Berikut adalah komponen penting dari model evaluasi sistem ini:

1. Model ini mengevaluasi sistem secara keseluruhan tanpa membatasi hal yang dicapai.

2. Konsep evaluasi sistem ini mengutamakan perbandingan antara kinerja dengan kriteria, sehingga setiap dimensi sistem pendidikan harus memiliki standar yang jelas yang ditetapkan untuk setiap dimensinya.

3. Evaluasi tidak hanya memberikan gambaran tentang sistem tetapi juga memberikan gambaran tentang apa yang sebenarnya terjadi.

Menurut bagian dari evaluasi sistem ini adalah membandingkan kinerja (performansi) dari berbagai dimensi bukan hanya dimensi hasil dengan berbagai kriteria, baik mutlak, internal, atau eksternal. Dengan menggabungkan berbagai model, model ini menekankan sistem secara keseluruhan. Objek evaluasi dapat diambil dari sejumlah model evaluasi, beberapa diantaranya akan dijelaskan di bawah ini:

a. Model Kesenjangan Malcolm Provus (Disrepancy) 

Model ini berpusat pada gagasan bahwa untuk mengevaluasi kelayakan program, penilai dapat membandingkan standar , atau apa yang seharusnya dan diharapkan, dengan kinerja yang sebenarnya untuk menentukan apakah ada perbedaan atau ketidaksesuaian di antara keduanya, standar yang ditetapkan dan kinerja yang sebenarnya.

Suharsimi Arikunto, dalam hal filosofi, Model kesenjangan ini terdiri dari berbagai langkah, yang berikut diuraikan:

Pertama, dalam proses penyusunan desain, hal-hal berikut dilakukan:

1. Menentukan tujuan program.

2. Menyediakan siswa, staf, dan perlengkapan lainnya.

3. Menentukan standar yang dapat diukur. Evaluator biasanya berkonsultasi dengan pengembangan program di langkah ini. 

Mencari tahu apakah suber daya yang tersedia memenuhi kebutuhan adalah tahap kedua dari proses instalasi. Beberapa tindakan saat ini termasuk meninjau kembali penetapan standar, meninjau program yang sedang berjalan, dan memeriksa perbedaan antara yang direncanakan dan yang sudah tercapai.

Ketiga, fase proses: model kesenjangan ini memungkinkan penilaian hasil tujuan. Tahap ini disebut oleh Bog dan Gall sebagai mengumpulkan informasi tentang pelaksanaan program. Tahap keempat mencakup pengukuran produk yang dituju. Saat ini, data dievaluasi dan tingkat output ditetapkan.

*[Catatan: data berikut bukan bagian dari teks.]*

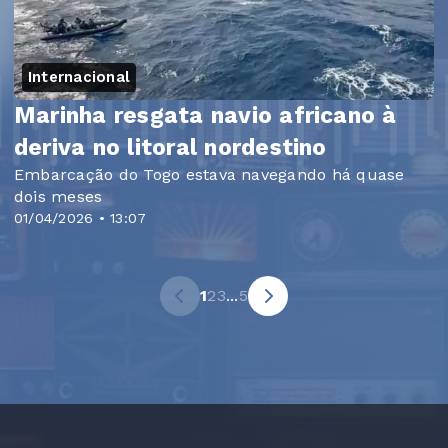
Internacional
Marinha resgata navio africano à
deriva no litoral nordestino
Embarcação do Togo estava navegando há quase
dois meses
01/04/2026 • 13:07
1
2
3
...
5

Pada langkah kelima, tujuan dan hasil dibandingkan. Oleh karena itu, hasil evaluasi yang dihasilkan pada tahap ini ditulis untuk dibaca oleh pengambil keputusan sebelum mereka memutuskan untuk melanjutkan program atau tidak. Program dapat dihentikan, diganti, direvisi, dilanjutkan, atau tujuan mereka dapat diubah.

Evaluator dapat mengevaluasi program pembelajaran berdasarkan kelima tahapan tersebut dengan mempertimbangkan tingkat kesenjangan kinerja siswa.

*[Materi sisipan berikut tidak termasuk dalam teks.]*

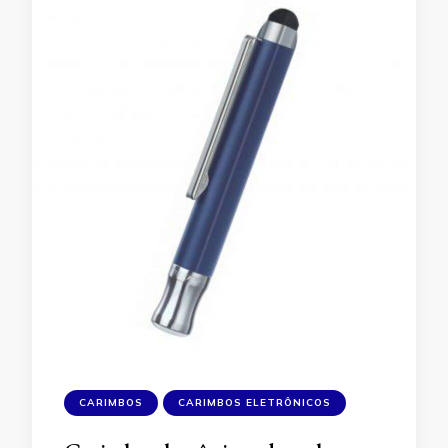
CARIMBOS
CARIMBOS ELETRÔNICOS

b. Model Context Input Process Product (CIPP) 

Model CIPP, yang juga dikenal sebagai evaluasi manajemen program, adalah model evaluasi berorientasi pada manajemen. Evaluasi model CIPP dapat diterapkan di banyak bidang, seperti manajemen, pendidikan, dan perusahaan, serta di berbagai tingkatan proyek, program, dan institusi.

Komite penasehat Riset Phi Delta Kappa membentuk Komite Studi Evaluasi, yang diketuai oleh Stufflebeam. Saat ia bekerja di Ohio State University dan bertanggung jawab atas tim ini. Stufflebeam dan rekannya ditugaskan untuk mengembangkan evaluasi pendidikan oleh organisasi ini.

Model Evaluasi CIPP adalah sistem yang lengkap yang membantu mengarahkan evaluasi personel, produk, program, proyek, institusi, dan sistem. Daniel Stufflebeam membuat model ini pada tahun 1966 untuk membantu memandu evaluasi yang diamanatkan proyek yang didanai pemerintah federal AS; proyek awal tidak dapat memenuhi persyaratan untuk dikendalikan, sehingga variabel-percobaan dimanipulasi. Ini digunakan sebagai standar emas untuk penialain program yang akan datang. Sejak itu, model ini telah banyak digunakan dan dierbarui. Pemerintah, pejabat yayasan, administrator sekolah, dokter, dan pemimpin.

Stufflebeam membagi sistem pendidikan menjadi empat ruang lingkup dalam bukunya Education Evaluation and Decision Making: model CIPP, atau konteks, input, proses, dan produk, seperti yang dikutip Daryanto.

a) Evaluasi konteks: evaluasi ini menemukan dan menilai kebutuhan dasar program. Tujuan utama evaluasi konteks memberikan umpan balik tentang cara memperbaiki organisasi dan menentukan apakah tujuan dan prioritas yang telah ditetapkan memenuhi kebutuhan pihak yang menjadi dasar. Tujuan utama dari penilaian konteks adalah untuk mengidentifikasi kelemahan organisasi secara keseluruhan dan untuk memberikan rekomendasi tentang cara memperbaiki organsisi.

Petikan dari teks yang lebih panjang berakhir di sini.